I was a proof reader for several weeks for the newspaper’s local news and also for some books – one I remember was on marriage laws all over Europe, very complicated with a lot of footnotes in different languages and hard work for the typesetters. Often one line had to be split (at first I didn’t get that …) because there were not enough of the special characters in the linotype machine – these machines really fascinated me …
So I learned a few things about the publishing and printing business and also about how the press works – sometimes the journalist would take an existing article, modifay and “localse” it and then give it to the printer and a lot of printing was still done by hand with special types and fonts …
Sadly my aunt’s business went bankrupt soon after.
Wolf, THE BOOK is a delight to read and handle. Well designed and filled with wonderful facts!
Cool.
I’ve also done a lot of proofreading in the past, Wolf.

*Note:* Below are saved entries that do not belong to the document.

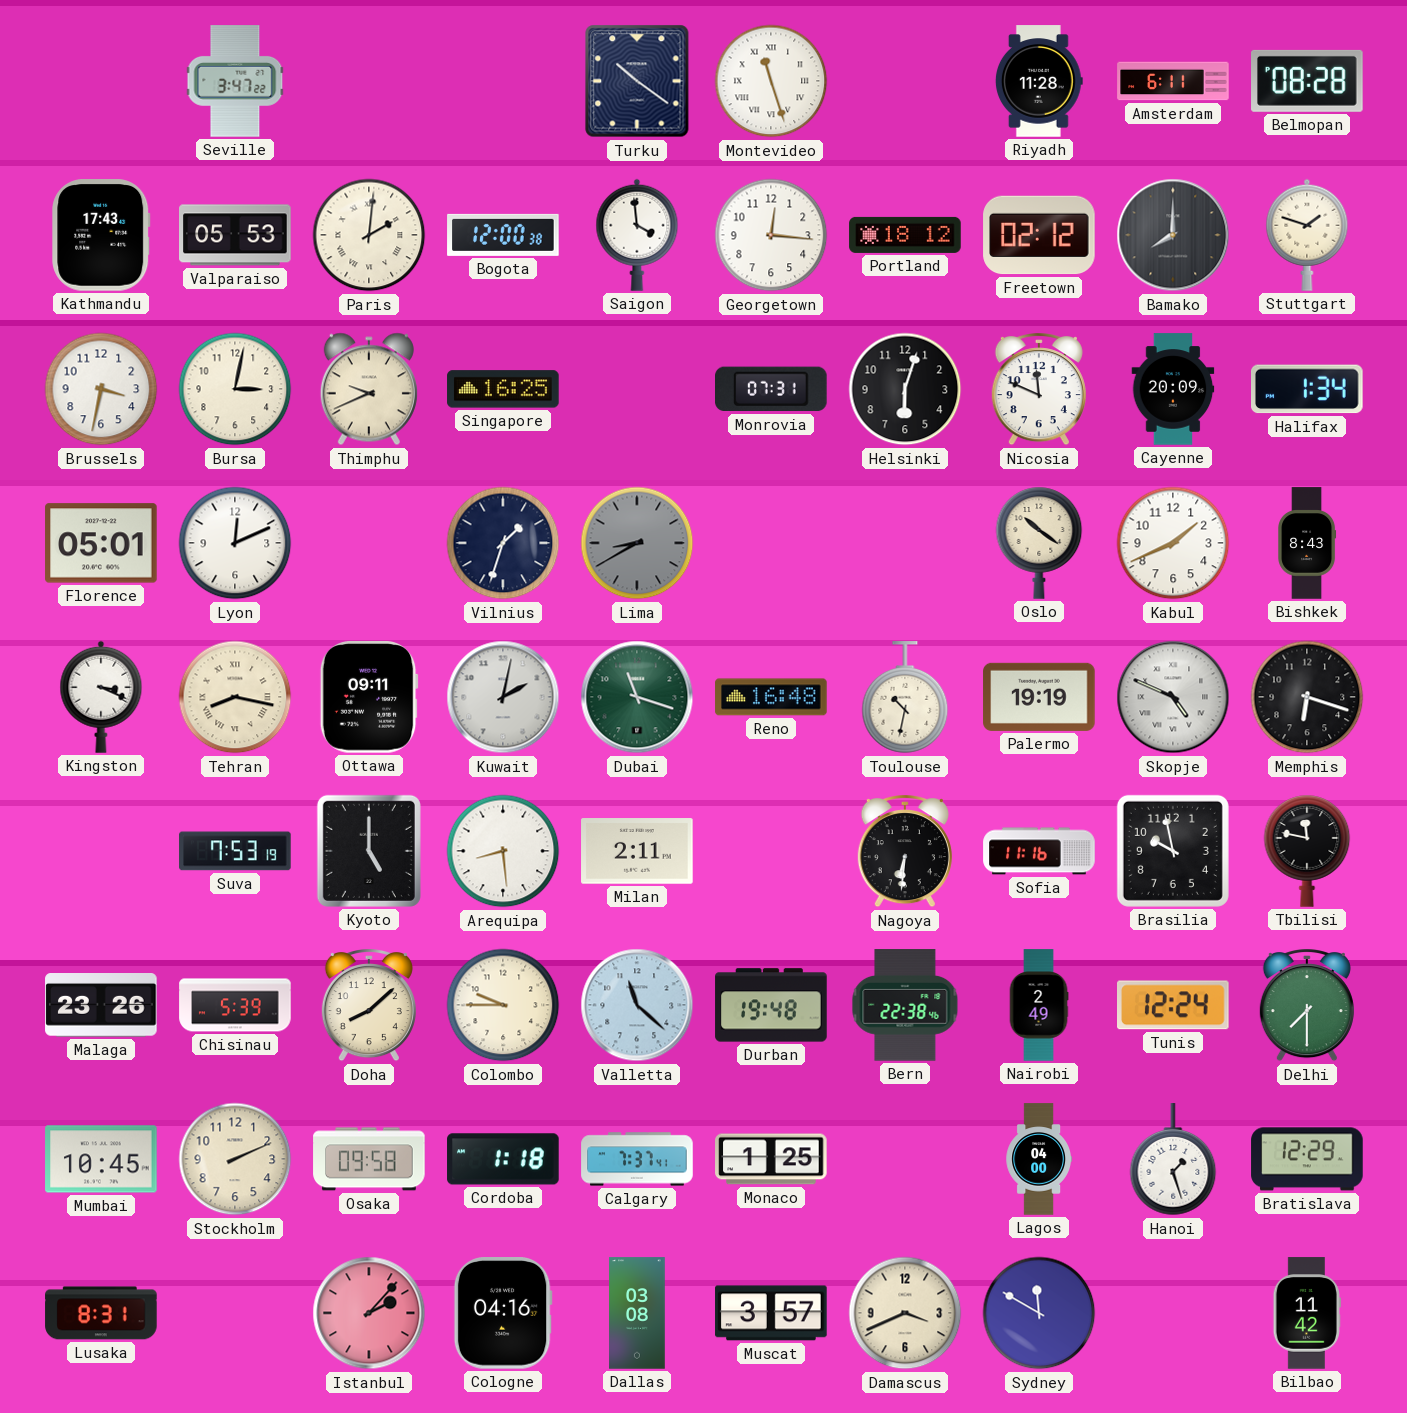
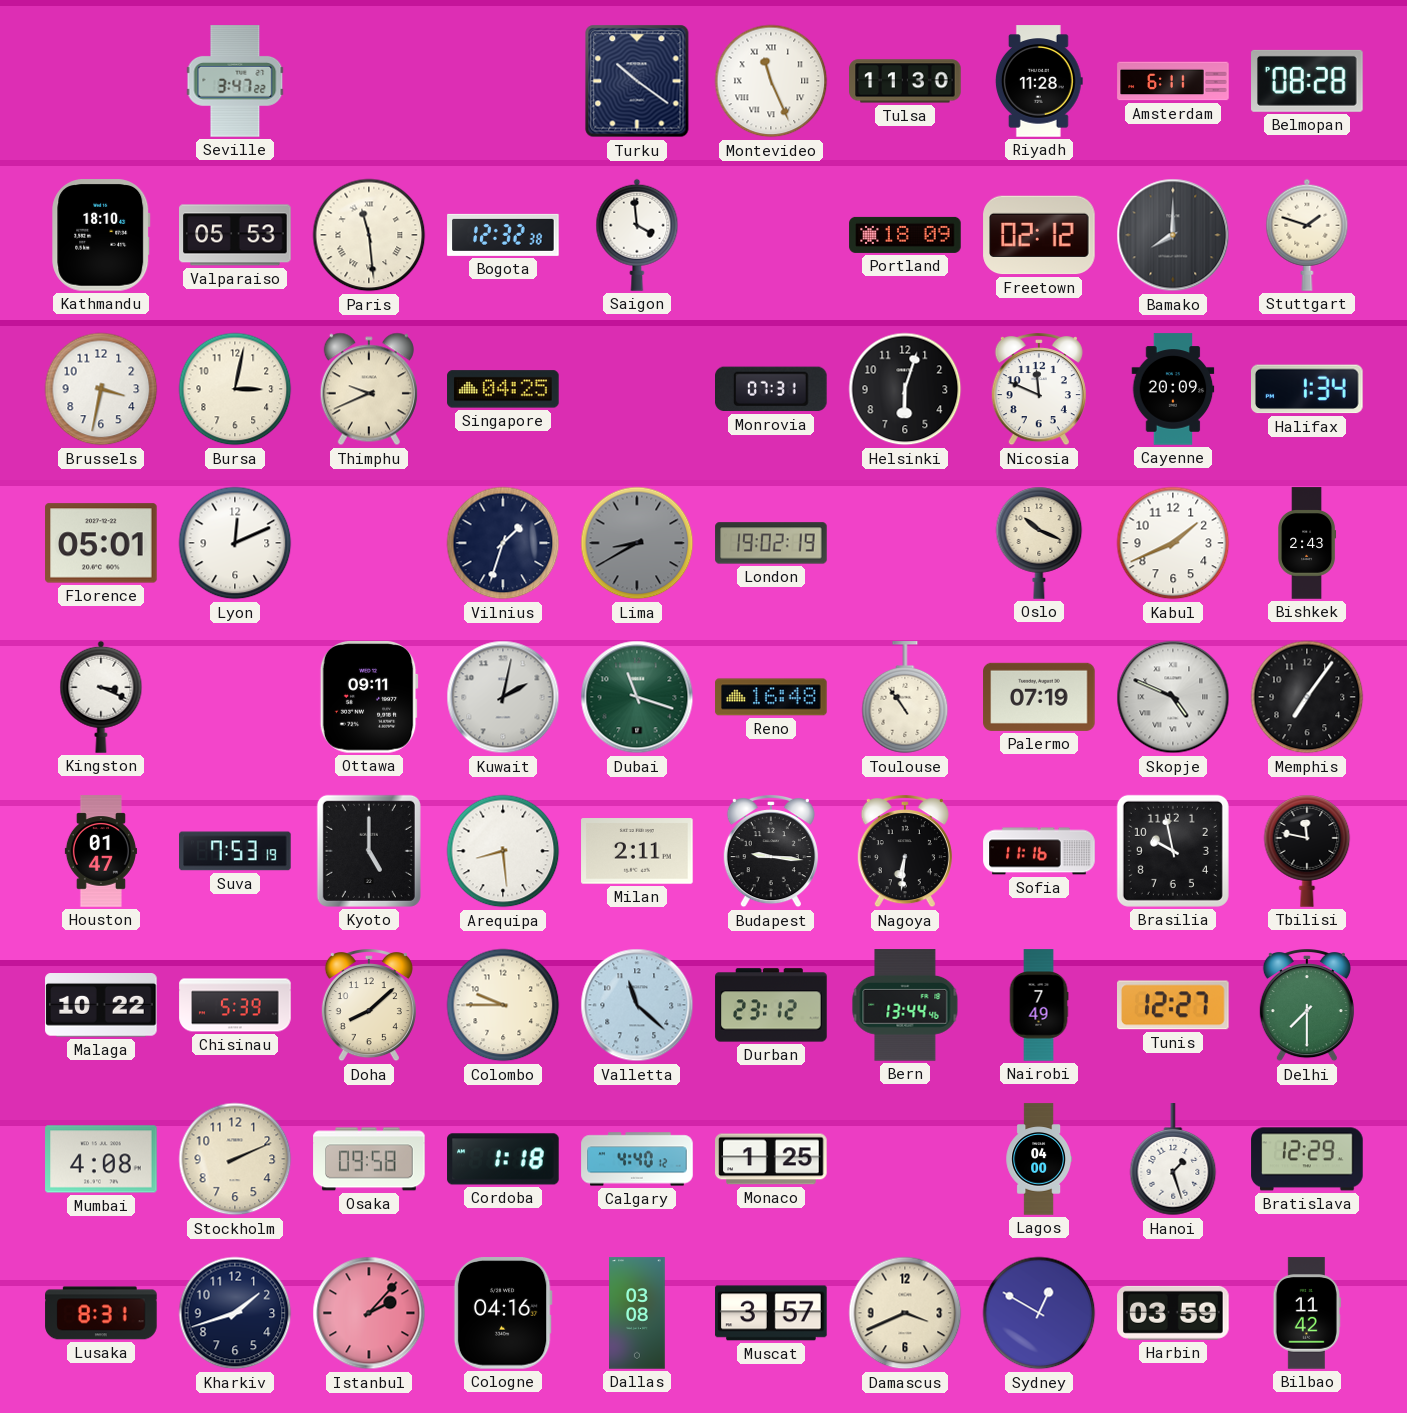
Montevideo: 11:27 -> 11:26
Tulsa: none -> 11:30
Kathmandu: 17:43 -> 18:10
Paris: 2:01 -> 11:29
Bogota: 12:00 -> 12:32
Georgetown: 12:16 -> none
Portland: 18:12 -> 18:09
Singapore: 16:25 -> 04:25
London: none -> 19:02
Oslo: 10:21 -> 10:19
Bishkek: 8:43 -> 2:43
Tehran: 8:17 -> none
Toulouse: 10:32 -> 10:54
Palermo: 19:19 -> 07:19
Memphis: 6:18 -> 7:06
Houston: none -> 01:47
Budapest: none -> 9:16
Malaga: 23:26 -> 10:22
Durban: 19:48 -> 23:12
Bern: 22:38 -> 13:44
Nairobi: 2:49 -> 7:49
Tunis: 12:24 -> 12:27
Mumbai: 10:45 -> 4:08
Calgary: 7:37 -> 4:40
Kharkiv: none -> 1:42
Sydney: 11:50 -> 12:50
Harbin: none -> 03:59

This one does sound worth reading.
Jeff, THE BOOK is well worth your time.
It sounds interesting and relevant. I had a friend helping me clear out houses and she kept saying “no one reads books any more, no one watches DVD’s any more and other crap like that” When I found a paperback that had gotten bent and had pages falling out, she said that if it had been on a kindle, that wouldn’t have happened, not realizing or caring that most vintage books of (now) lesser known authors aren’t on kindle. My response was but you can’t sell a book on a kindle for 100 times what you paid for it (something I’ve done quite often in the past)
Maggie, I’m with you on “real” books versus ebooks. I read both but prefer real books.
My wife has taken to reading mostly ebooks – they’re much easier to hold than say, the heavy almost 1000 page books of George Martin and others.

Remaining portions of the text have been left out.